### Feature engineering

In [1]:
# Feature engineering for fraud data
def engineer_fraud_features(df, ip_country):
    # Convert IP to integer and merge with country data
    df['ip_address'] = df['ip_address'].apply(lambda x: int(x.replace('.', '')))
    
    # Merge with country data
    for index, row in ip_country.iterrows():
        mask = (df['ip_address'] >= row['lower_bound_ip_address']) & (df['ip_address'] <= row['upper_bound_ip_address'])
        df.loc[mask, 'country'] = row['country']
    
    # Time-based features
    df['hour_of_day'] = df['purchase_time'].dt.hour
    df['day_of_week'] = df['purchase_time'].dt.dayofweek
    df['time_since_signup'] = (df['purchase_time'] - df['signup_time']).dt.total_seconds() / 3600
    
    # Transaction velocity (would need more data for proper implementation)
    # For now, we'll calculate purchases per user
    user_counts = df['user_id'].value_counts().to_dict()
    df['user_transaction_count'] = df['user_id'].map(user_counts)
    
    # Encode categorical features
    df = pd.get_dummies(df, columns=['source', 'browser', 'sex', 'country'], drop_first=True)
    
    return df

# Apply feature engineering
fraud_data_fe = engineer_fraud_features(fraud_data_clean, ip_country)

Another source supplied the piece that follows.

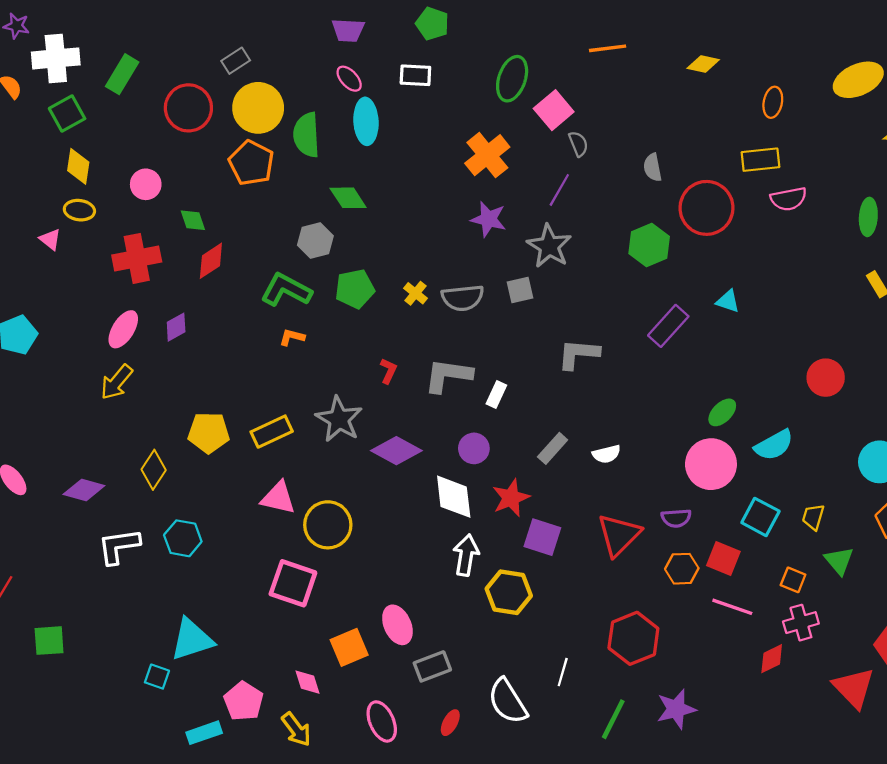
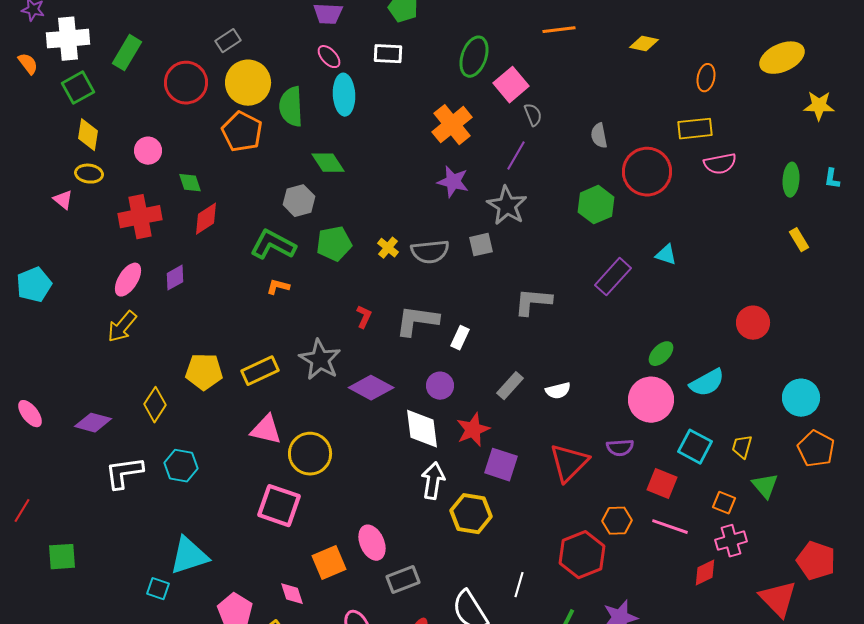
orange hexagon: (682, 569) -> (617, 521), moved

# For credit data, features are already engineered (V1-V28 from PCA)
# Just separate features and target
X_credit = credit_data_clean.drop('Class', axis=1)
y_credit = credit_data_clean['Class']

# Save engineered data
fraud_data_fe.to_csv('../data/processed/fraud_data_fe.csv', index=False)

NameError: name 'fraud_data_clean' is not defined